TRY IT:
For this exercise, output exactly and only the lines running from the one with "Компания Cotto d'Este презентовала новую кол" through the final line of the data below, without pictures.

►

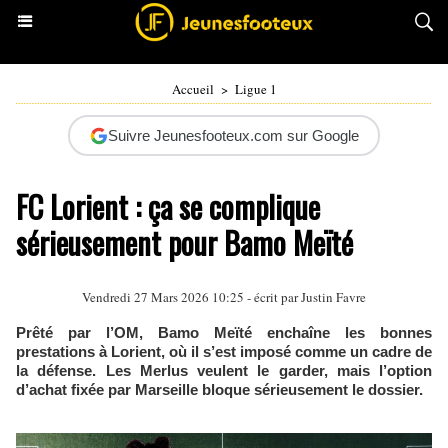
Accueil
>
Ligue 1
Suivre Jeunesfooteux.com sur Google
FC Lorient : ça se complique
sérieusement pour Bamo Meïté
Vendredi 27 Mars 2026 10:25 - écrit par
Justin Favre
Prêté par l’OM, Bamo Meïté enchaîne les bonnes
prestations à Lorient, où il s’est imposé comme un cadre de
la défense. Les Merlus veulent le garder, mais l’option
d’achat fixée par Marseille bloque sérieusement le dossier.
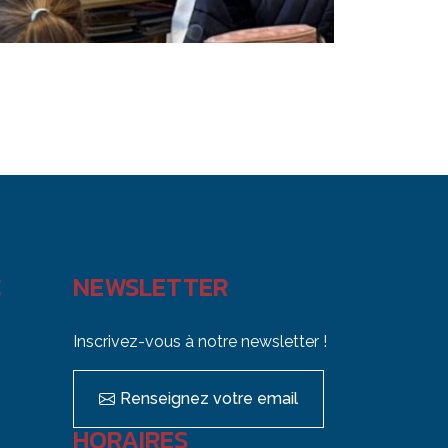
C
NEWSLETTER
Inscrivez-vous à notre newsletter !
Renseignez votre email
HORAIRES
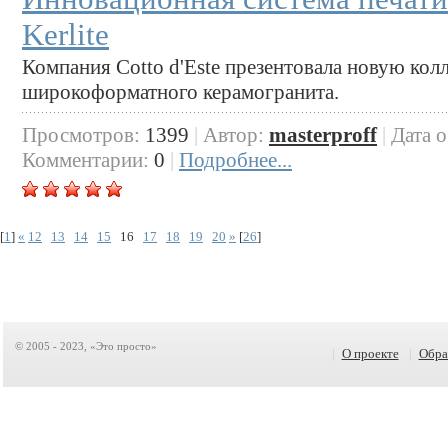
Kerlite
Компания Cotto d'Este презентовала новую кол
широкоформатного керамогранита.
Просмотров:
1399
|
Автор:
masterproff
|
Дата 
Комментарии:
0
|
Подробнее...
[
1
]
«
12
13
14
15
16
17
18
19
20
»
[
26
]
© 2005 - 2023, «Это просто»
|
О проекте
|
Обра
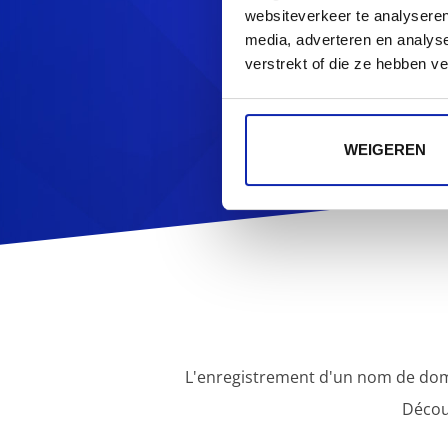
websiteverkeer te analyseren
media, adverteren en analys
Vous cherchez d'au
verstrekt of die ze hebben v
WEIGEREN
L'enregistrement d'un nom de dom
Décou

◄

OUTPUT OF THE TASK:
Компания Cotto d'Este презентовала новую кол
широкоформатного керамогранита.
Просмотров:
1399
|
Автор:
masterproff
|
Дата 
Комментарии:
0
|
Подробнее...
[
1
]
«
12
13
14
15
16
17
18
19
20
»
[
26
]
© 2005 - 2023, «Это просто»
|
О проекте
|
Обра
websiteverkeer te analyseren
media, adverteren en analys
Vous cherchez d'au
verstrekt of die ze hebben v
WEIGEREN
L'enregistrement d'un nom de dom
Décou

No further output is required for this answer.